Glitter Animals: Managing Contagious Disease in Wildlife Rehabilitation

One of the hardest parts of what we do is caring for the Glitter Animals.

“Glitter Animals” is a game, of sorts, that I started playing by myself when caring for animals who have any of the closely related and highly lethal carnivore parvoviruses: canine distemper, canine parvovirus, feline panleukopenia, and raccoon parvovirus, all of which can infect multiple species. I play this “game” to remind myself of how incredibly contagious these viruses are.

The animal, I tell myself, is covered in glitter. I imagine that it is everywhere, falling from their fur at all times. Their poop, vomit, blood, and spit are all glitter. They breathe glitter. They pee glitter. And if any trace of the glitter makes it to an unvaccinated animal of a susceptible species, it, too, will become a Glitter Animal.

The glitter is on my gloves as soon as I touch the animal, and when my gloves hand brushes against my pants, it’s on them too. If I set the animal in a blanket on my lap while I’m feeding it, the glitter falls onto my shoes and onto the floor when I pick the blanket up. And the blanket itself, of course, will need to be washed not just once, but two or three times to get all the glitter off. If I put an animal on a scale, the scale is now covered too, completely. An incubator that has housed a glitter animal needs an incredibly thorough cleaning.

Glitter Animals need food, fluids, and medicine many times throughout the day, day and night.
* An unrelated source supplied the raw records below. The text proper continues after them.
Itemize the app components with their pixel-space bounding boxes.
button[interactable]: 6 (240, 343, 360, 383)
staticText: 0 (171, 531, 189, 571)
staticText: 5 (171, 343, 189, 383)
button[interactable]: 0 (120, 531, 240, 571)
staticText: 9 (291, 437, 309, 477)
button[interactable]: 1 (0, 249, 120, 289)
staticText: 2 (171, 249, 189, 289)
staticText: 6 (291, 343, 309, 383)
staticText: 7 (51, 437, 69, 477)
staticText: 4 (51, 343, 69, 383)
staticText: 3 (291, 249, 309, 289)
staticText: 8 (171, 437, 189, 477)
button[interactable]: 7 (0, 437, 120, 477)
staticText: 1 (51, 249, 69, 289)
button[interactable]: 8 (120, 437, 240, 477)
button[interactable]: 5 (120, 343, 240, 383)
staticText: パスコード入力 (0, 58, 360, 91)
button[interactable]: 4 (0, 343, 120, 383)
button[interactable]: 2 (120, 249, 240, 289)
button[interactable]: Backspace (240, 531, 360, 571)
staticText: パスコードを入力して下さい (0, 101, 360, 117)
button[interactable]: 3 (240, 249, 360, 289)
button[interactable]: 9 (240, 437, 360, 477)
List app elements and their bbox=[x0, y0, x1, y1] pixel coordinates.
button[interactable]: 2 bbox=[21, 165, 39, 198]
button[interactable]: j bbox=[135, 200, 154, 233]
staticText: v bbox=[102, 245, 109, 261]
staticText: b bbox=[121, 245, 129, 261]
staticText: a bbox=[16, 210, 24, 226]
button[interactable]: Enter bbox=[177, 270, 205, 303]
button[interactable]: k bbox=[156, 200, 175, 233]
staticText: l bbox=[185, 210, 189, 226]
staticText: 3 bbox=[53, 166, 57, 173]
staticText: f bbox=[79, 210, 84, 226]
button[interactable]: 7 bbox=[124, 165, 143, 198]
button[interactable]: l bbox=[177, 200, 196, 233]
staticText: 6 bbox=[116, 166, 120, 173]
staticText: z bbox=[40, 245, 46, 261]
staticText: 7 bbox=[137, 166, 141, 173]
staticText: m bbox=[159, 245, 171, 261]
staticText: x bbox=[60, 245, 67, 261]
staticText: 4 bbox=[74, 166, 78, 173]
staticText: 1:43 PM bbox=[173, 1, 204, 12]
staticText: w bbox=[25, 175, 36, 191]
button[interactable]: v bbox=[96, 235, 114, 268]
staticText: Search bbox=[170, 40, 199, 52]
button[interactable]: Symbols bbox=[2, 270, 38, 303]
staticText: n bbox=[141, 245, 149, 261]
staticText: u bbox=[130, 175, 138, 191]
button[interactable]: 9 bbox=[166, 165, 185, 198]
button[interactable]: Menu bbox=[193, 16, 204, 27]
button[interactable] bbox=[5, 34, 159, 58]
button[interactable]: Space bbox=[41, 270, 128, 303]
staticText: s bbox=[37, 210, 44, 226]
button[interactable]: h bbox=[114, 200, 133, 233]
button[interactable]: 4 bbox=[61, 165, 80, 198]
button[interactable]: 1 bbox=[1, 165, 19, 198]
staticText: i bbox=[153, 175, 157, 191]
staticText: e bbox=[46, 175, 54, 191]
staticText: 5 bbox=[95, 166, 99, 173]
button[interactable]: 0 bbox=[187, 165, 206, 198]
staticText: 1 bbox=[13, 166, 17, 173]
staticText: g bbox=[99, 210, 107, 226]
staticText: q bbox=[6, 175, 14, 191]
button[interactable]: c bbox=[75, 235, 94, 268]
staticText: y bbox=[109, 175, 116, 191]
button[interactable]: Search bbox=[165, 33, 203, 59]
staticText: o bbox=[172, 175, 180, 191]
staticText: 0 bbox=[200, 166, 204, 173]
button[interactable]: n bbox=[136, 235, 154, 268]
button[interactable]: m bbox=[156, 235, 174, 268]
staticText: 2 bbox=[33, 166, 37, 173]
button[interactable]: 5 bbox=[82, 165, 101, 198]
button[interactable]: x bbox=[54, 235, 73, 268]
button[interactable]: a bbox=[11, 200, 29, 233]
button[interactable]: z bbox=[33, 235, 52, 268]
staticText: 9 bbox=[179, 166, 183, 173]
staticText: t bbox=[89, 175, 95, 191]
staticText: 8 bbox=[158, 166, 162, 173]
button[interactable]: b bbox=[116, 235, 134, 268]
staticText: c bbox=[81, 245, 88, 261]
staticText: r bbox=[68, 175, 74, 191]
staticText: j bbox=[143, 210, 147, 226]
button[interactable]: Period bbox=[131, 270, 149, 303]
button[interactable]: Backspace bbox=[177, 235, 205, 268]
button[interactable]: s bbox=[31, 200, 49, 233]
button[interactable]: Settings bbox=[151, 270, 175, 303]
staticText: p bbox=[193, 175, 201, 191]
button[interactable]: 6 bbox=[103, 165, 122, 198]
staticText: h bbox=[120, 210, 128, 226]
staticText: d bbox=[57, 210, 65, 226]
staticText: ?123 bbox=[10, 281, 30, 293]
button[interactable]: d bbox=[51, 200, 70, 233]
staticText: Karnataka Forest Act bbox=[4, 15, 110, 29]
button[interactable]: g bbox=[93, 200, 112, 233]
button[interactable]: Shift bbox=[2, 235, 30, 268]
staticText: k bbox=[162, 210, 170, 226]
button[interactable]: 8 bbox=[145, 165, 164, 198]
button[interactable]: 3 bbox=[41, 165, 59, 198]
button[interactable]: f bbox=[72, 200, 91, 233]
When there are other animals who also need 24 hour attention here at this very small facility, there is almost nothing that can be done to completely stop the spread of the glitter.
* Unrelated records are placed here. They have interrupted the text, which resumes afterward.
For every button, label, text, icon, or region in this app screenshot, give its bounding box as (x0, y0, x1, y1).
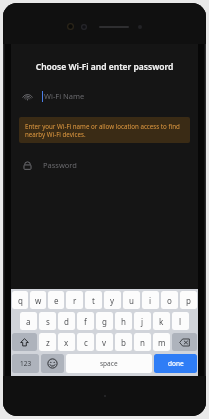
staticText: v (102, 337, 107, 348)
staticText: b (121, 337, 126, 348)
button[interactable]: w (30, 291, 46, 309)
staticText: Enter your Wi-Fi name or allow location … (25, 122, 184, 138)
button[interactable]: done (154, 354, 197, 373)
button[interactable]: a (20, 312, 37, 330)
staticText: f (84, 316, 87, 327)
button[interactable]: v (96, 333, 113, 351)
button[interactable]: r (66, 291, 83, 309)
button[interactable]: Backspace (172, 333, 197, 351)
button[interactable]: c (77, 333, 94, 351)
staticText: space (100, 359, 118, 368)
staticText: z (46, 337, 50, 348)
button[interactable]: h (115, 312, 132, 330)
button[interactable]: j (134, 312, 151, 330)
button[interactable]: d (58, 312, 75, 330)
button[interactable]: t (85, 291, 102, 309)
button[interactable]: o (161, 291, 178, 309)
staticText: Wi-Fi Name (44, 91, 85, 101)
button[interactable]: f (77, 312, 94, 330)
button[interactable]: e (48, 291, 64, 309)
staticText: g (102, 316, 107, 327)
button[interactable]: p (180, 291, 197, 309)
staticText: d (64, 316, 69, 327)
button[interactable]: i (142, 291, 159, 309)
staticText: done (168, 359, 184, 368)
button[interactable]: g (96, 312, 113, 330)
staticText: l (179, 316, 182, 327)
button[interactable]: m (153, 333, 170, 351)
staticText: Password (43, 160, 77, 170)
staticText: r (73, 295, 77, 306)
button[interactable]: z (39, 333, 56, 351)
staticText: a (26, 316, 31, 327)
button[interactable]: b (115, 333, 132, 351)
staticText: t (92, 295, 95, 306)
staticText: j (141, 316, 144, 327)
button[interactable]: y (104, 291, 121, 309)
staticText: s (46, 316, 50, 327)
staticText: u (129, 295, 134, 306)
button[interactable]: Wi-Fi Name (11, 86, 198, 106)
staticText: Choose Wi-Fi and enter password (11, 61, 198, 73)
button[interactable]: x (58, 333, 75, 351)
button[interactable]: s (39, 312, 56, 330)
staticText: h (121, 316, 126, 327)
staticText: k (159, 316, 164, 327)
staticText: 123 (20, 359, 32, 368)
staticText: y (110, 295, 115, 306)
button[interactable]: q (12, 291, 28, 309)
button[interactable]: n (134, 333, 151, 351)
button[interactable]: 123 (12, 354, 39, 373)
button[interactable]: Shift (12, 333, 37, 351)
staticText: p (186, 295, 191, 306)
staticText: x (64, 337, 69, 348)
staticText: m (158, 337, 166, 348)
button[interactable]: space (66, 354, 152, 373)
staticText: e (54, 295, 59, 306)
button[interactable]: k (153, 312, 170, 330)
staticText: c (84, 337, 88, 348)
staticText: o (167, 295, 172, 306)
button[interactable]: Password (11, 155, 198, 175)
staticText: w (35, 295, 42, 306)
button[interactable]: l (172, 312, 189, 330)
staticText: n (140, 337, 145, 348)
staticText: i (149, 295, 152, 306)
button[interactable]: Emoji (41, 354, 64, 373)
button[interactable]: u (123, 291, 140, 309)
staticText: q (18, 295, 23, 306)
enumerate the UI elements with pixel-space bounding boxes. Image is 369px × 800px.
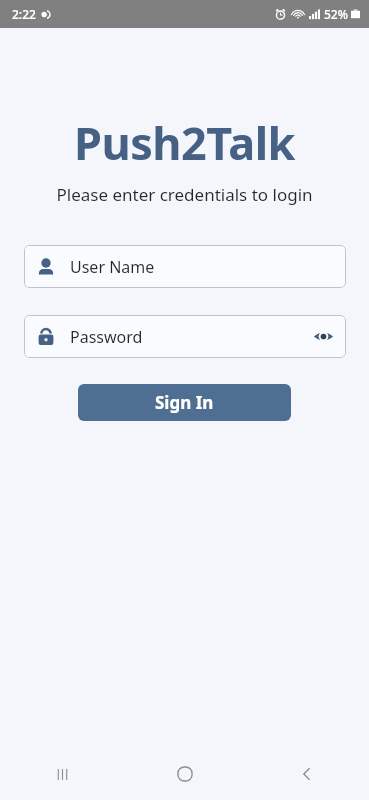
staticText: 52% bbox=[324, 6, 348, 22]
other: Password bbox=[36, 327, 56, 347]
staticText: Password bbox=[70, 326, 313, 348]
staticText: User Name bbox=[70, 256, 334, 278]
staticText: Push2Talk bbox=[0, 112, 369, 173]
button[interactable]: Recents bbox=[40, 752, 84, 796]
staticText: Please enter credentials to login bbox=[0, 183, 369, 206]
staticText: Sign In bbox=[155, 391, 214, 414]
button[interactable]: Back bbox=[285, 752, 329, 796]
button[interactable]: Show password bbox=[313, 326, 334, 347]
button[interactable]: Password bbox=[24, 315, 346, 358]
staticText: 2:22 bbox=[12, 6, 36, 22]
other: User bbox=[36, 257, 56, 277]
button[interactable]: Home bbox=[163, 752, 207, 796]
button[interactable]: User bbox=[24, 245, 346, 288]
button[interactable]: Sign In bbox=[78, 384, 291, 421]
Glitter Animals usually die even with the best treatment, and it’s illegal, here in Tennessee, to take some Glitter Animals. We only end up with them when an animal develops the disease while in our care. We quarantine new patients and vaccinate all animals over four weeks old, but occasionally, one of our animals still becomes a Glitter Animal.

Glitter Animals are an enormous challenge, and we often have to make very painful decisions: do we try to save the Glitter Animal even if it means we must severely limit our number of other patients? Would it be wrong to turn away five healthy fox kits— or risk exposing them to the “glitter”— because we are treating one raccoon for distemper and simply don’t have enough space or time to guarantee that glitter won’t make its way around?

These are hard decisions that rehabilitators and shelter workers make almost every day, and they’re hard ones. Our choices often come down to which animals have the best chance, our amount of available space, and any applicable state laws. It’s never easy, but we always do our best.

When someone calls us and describes an animal that has symptoms consistent with any of the “glitter” diseases— some of which also have symptoms similar to rabies— we often hear anger and frustration over the fact that we must turn these patients away. But please ask yourself: how many glitter animals could really be treated in one small facility?